О мой друг, вы представляете себе мою душевную боль в этот мрачный торжественный момент, она столь же мучительна, как и в минувшие времена... Над этим письмом я плачу как ребенок.
Я ее видел сегодня утром; она выглядела менее бледной, чем обычно, и убеждала, что здорова... ее состояние меня смертельно тревожит. Увы, когда под покрывалом и повязкой, окружавшей благородный лоб, я увидел осунувшиеся черты, белые, как холодный мрамор, и ее большие глаза, ставшие, казалось, еще больше, я не мог не вспомнить о нежном и чистом сиянии ее красоты в день нашей свадьбы. Никогда мы не видели ее столь обворожительной, не правда ли? Ее прелестное лицо, казалось, излучало наше счастье.

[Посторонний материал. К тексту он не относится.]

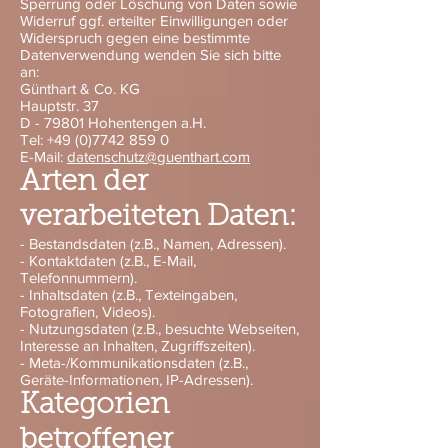
Sperrung oder Löschung von Daten sowie
Widerruf ggf. erteilter Einwilligungen oder
Widerspruch gegen eine bestimmte
Datenverwendung wenden Sie sich bitte
an:
Günthart & Co. KG
Hauptstr. 37
D - 79801 Hohentengen a.H.
Tel:
+49 (0)7742 859 0
E-Mail:
datenschutz@guenthart.com
Arten der
verarbeiteten Daten:
- Bestandsdaten (z.B., Namen, Adressen).
- Kontaktdaten (z.B., E-Mail,
Telefonnummern).
- Inhaltsdaten (z.B., Texteingaben,
Fotografien, Videos).
- Nutzungsdaten (z.B., besuchte Webseiten,
Interesse an Inhalten, Zugriffszeiten).
- Meta-/Kommunikationsdaten (z.B.,
Geräte-Informationen, IP-Adressen).
Kategorien
betroffener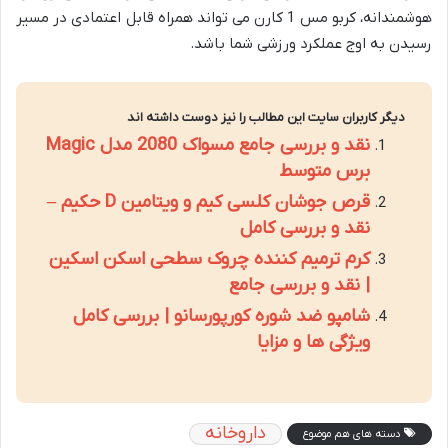
هوشمندانه، کربو مس 1 کارن می تواند همراه قابل اعتمادی در مسیر
رسیدن به اوج عملکرد ورزشی شما باشد.
دیگر کاربران سایت این مطالب را نیز دوست داشته اند
نقد و بررسی جامع مسواک 2080 مدل Magic
برس متوسط
قرص جوشان کلسی کیم و ویتامین D حکیم –
نقد و بررسی کامل
کرم ترمیم کننده چروک سطحی اسکن اسکین
| نقد و بررسی جامع
شامپو ضد شوره کورپورسانو | بررسی کامل
ویژگی ها و مزایا
داروخانه
دسته های هم موضوع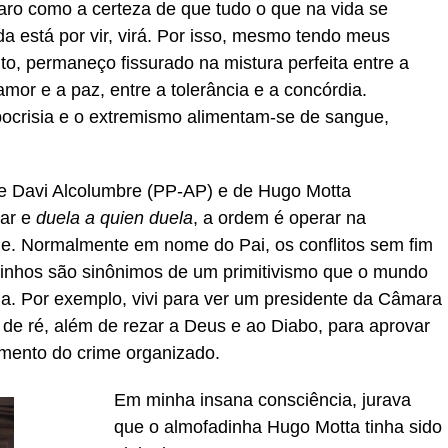
laro como a certeza de que tudo o que na vida se
a está por vir, virá. Por isso, mesmo tendo meus
to, permaneço fissurado na mistura perfeita entre a
mor e a paz, entre a tolerância e a concórdia.
hipocrisia e o extremismo alimentam-se de sangue,
e Davi Alcolumbre (PP-AP) e de Hugo Motta
tar e
duela a quien duela
, a ordem é operar na
e. Normalmente em nome do Pai, os conflitos sem fim
zinhos são sinônimos de um primitivismo que o mundo
ria. Por exemplo, vivi para ver um presidente da Câmara
de ré, além de rezar a Deus e ao Diabo, para aprovar
cimento do crime organizado.
Em minha insana consciência, jurava
que o almofadinha Hugo Motta tinha sido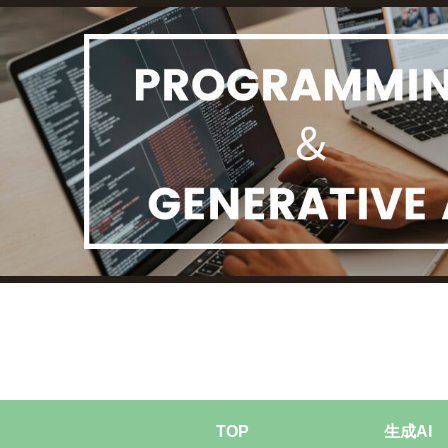
TOP
生成AI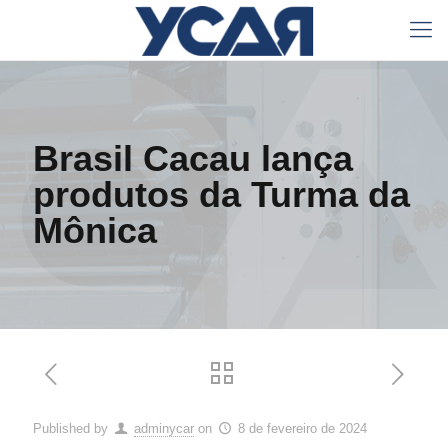
Brasil Cacau lança
produtos da Turma da
Mônica
Published by
adminycar
on
8 de fevereiro de 2024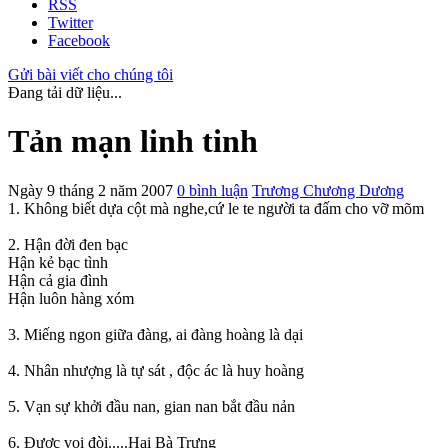
RSS
Twitter
Facebook
Gửi bài viết cho chúng tôi
Đang tải dữ liệu...
Tản mạn linh tinh
Ngày 9 tháng 2 năm 2007
0 bình luận
Trương Chương Dương
1. Không biết dựa cột mà nghe,cứ le te người ta đấm cho vỡ mõm
2. Hận đời đen bạc
Hận kẻ bạc tình
Hận cả gia đình
Hận luôn hàng xóm
3. Miếng ngon giữa đàng, ai đàng hoàng là dại
4. Nhân nhượng là tự sát , độc ác là huy hoàng
5. Vạn sự khởi đầu nan, gian nan bắt đầu nản
6. Được voi đòi.....Hai Bà Trưng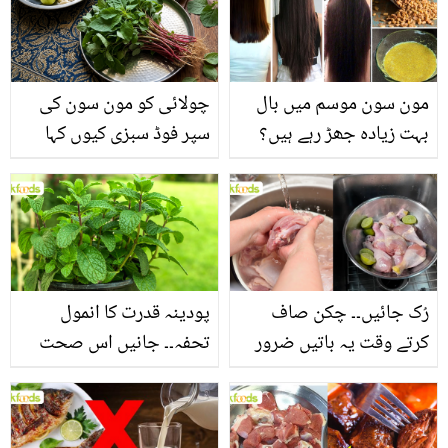
مون سون موسم میں بال
چولائی کو مون سون کی
بہت زیادہ جھڑ رہے ہیں؟
سپر فوڈ سبزی کیوں کہا
جانیں بالوں کو مضبوط
جاتا ہے؟ جانیں وٹامنز،
بنانے کے چند قدرتی طریقے
منرلز اور اینٹی آکسیڈنٹس
سے بھرپور اس سبزی کے
فائدے
رُک جائیں۔۔ چکن صاف
پودینہ قدرت کا انمول
کرتے وقت یہ باتیں ضرور
تحفہ۔۔ جانیں اس صحت
یاد رکھیں
بخش پتوں کے 10 حیرت
انگیز طبی فوائد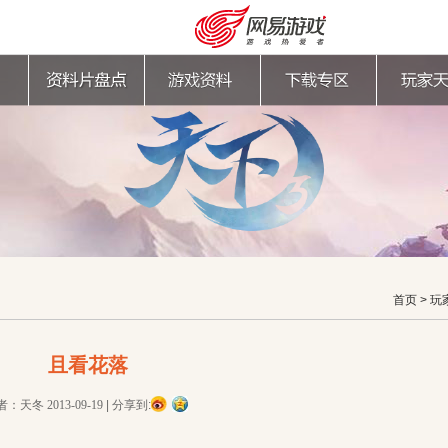
首页
>
玩
且看花落
购卡充值
客服中心
者：天冬
2013-09-19
|
分享到: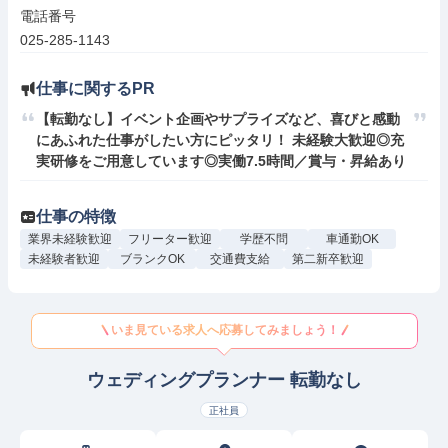
電話番号

025-285-1143
仕事に関するPR
【転勤なし】イベント企画やサプライズなど、喜びと感動
にあふれた仕事がしたい方にピッタリ！ 未経験大歓迎◎充
実研修をご用意しています◎実働7.5時間／賞与・昇給あり
仕事の特徴
業界未経験歓迎
フリーター歓迎
学歴不問
車通勤OK
未経験者歓迎
ブランクOK
交通費支給
第二新卒歓迎
いま見ている求人へ応募してみましょう！
ウェディングプランナー 転勤なし
正社員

Как я вам уже сказал, я видел ее сегодня утром; ее не предупредили, что принцесса Юлиана добровольно слагает с себя в ее пользу сан аббатисы; итак, завтра, в день ее пострига, — наша дочь будет избрана настоятельницей, так как у всех благородных девиц обители единодушное мнение: присвоить ей этот почетный сан[177].
Все в один голос говорят, что, став послушницей, она поражала всех своей набожностью, кротостью, святой точностью исполнения правил своего монашеского ордена, суровость которых она, к сожалению, еще усиливала. В монастыре уже чувствуется ее влияние, как и везде, где она присутствует. Она не придает этому значения и даже не знает об этом, что еще более возвеличивает ее авторитет... Сегодняшняя встреча только подтвердила мои подозрения: она не нашла здесь, в одиночестве монастыря, в суровой жизни обители покой и утешение... Однако она рада, что возложила на себя обет, который считает необходимым исполнением повелительного долга; но она постоянно страдает, так как создана не для мистического созерцания, предаваясь которому иные, забывая все свои привязанности, все земные радости, впадают в аскетический восторг.